The success of a movement that will turn the world upside down by means of a message, a "gospel," would seem to require orators and wordsmiths, not a bunch of unlearned people.
The secret lies in the net with which Jesus’ "fishers of people" will make their catch. It must be made partly of words. After all, the apostles and prophets did an awful lot of talking, and they left among their notes the principle that "faith comes by hearing, and hearing by the word of God." Moreover, they came to believe that God provided the words to say, and those words had remarkable power.
Nevertheless, how many people either then or now become followers of Christ solely through hearing or seeing words? Important as words are, the net that God hauls through this world, using former fishermen’s hands, has other knots and strands as well.
In the early 13th century there was a young man, the son of a merchant, who liked nothing better than going out with his friends and spending his father’s money. As his father was a cloth merchant he always had the finest of clothes. Like many young people he had no time for education and, to all accounts, was a little naïve. The only thing he could dream about was going to war and winning his spurs as a knight. With that in mind he bought a suit of expensive armour, way above his station in life.
Well he got his way and one day went off to war. However, things did not go to plan and he ended up captured and imprisoned for two years. This did not damp his ardour and he could not wait for the next occasion.
During his wait he spent his time walking around. Not far away there was an old church in much need of repair. He entered and started to pray. On the wall of the church there was a crucifix and it seems that the Christ was staring at him. He heard the words “Francis, build my church which you see in ruins.” Now what Jesus meant by the church was not the building but the organisation which was at that time becoming very decadent and corrupt. But I have said, Francis was very naïve and so set about on his own to collect stones to repair the church single handed.

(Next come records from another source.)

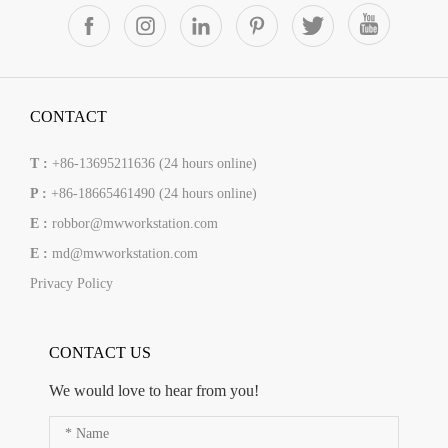
CONTACT
T :
+86-13695211636 (24 hours online)
P :
+86-18665461490 (24 hours online)
E :
robbor@mwworkstation.com
E :
md@mwworkstation.com
Privacy Policy
CONTACT US
We would love to hear from you!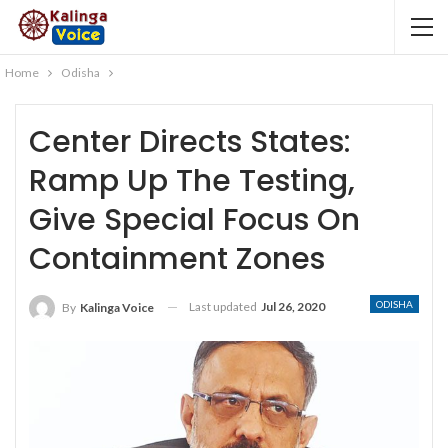
Home
Odisha
Center Directs States:
Ramp Up The Testing,
Give Special Focus On
Containment Zones
ODISHA
Last updated
Jul 26, 2020
By
Kalinga Voice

Finally, have experienced the love of God towards him, Francis found he had changed. Shortly after he was walking past a leper colony. Lepers were the one thing that Francis hated, normally he would go miles out of his way to avoid them, but this day he seemed strangely drawn. As he got nearer one of the lepers met him and, instead of running away, Francis walked up and kissed him. Interestingly, Francis claimed that this was the moment of his conversion and not the incident before the cross. God’s love had entered Francis just as he was with all his faults an failings, and now it had been passed on to others.
The net that caught Francis was made of words, all right. Francis had attended church and knew some of the scriptures, but it was the love of God and the spirit of Christ that wove the words together and gave them strength proved the effective agents in this story.
That same net has hauled us, too, into the boat that Peter and the others learned to sail after that great catch in Galilee. Now our lives become part of the way God draws all humankind into the loving embrace that waits patiently while the boats work their way toward shore.
Finally, no night is completely lost that finds us hauled up on shore, face to face with the Amateur who once borrowed Peter’s boat to use as a pulpit, the one who has no day job, really, except to love us. And we have no other job than to love others in return, for that we need no qualifications.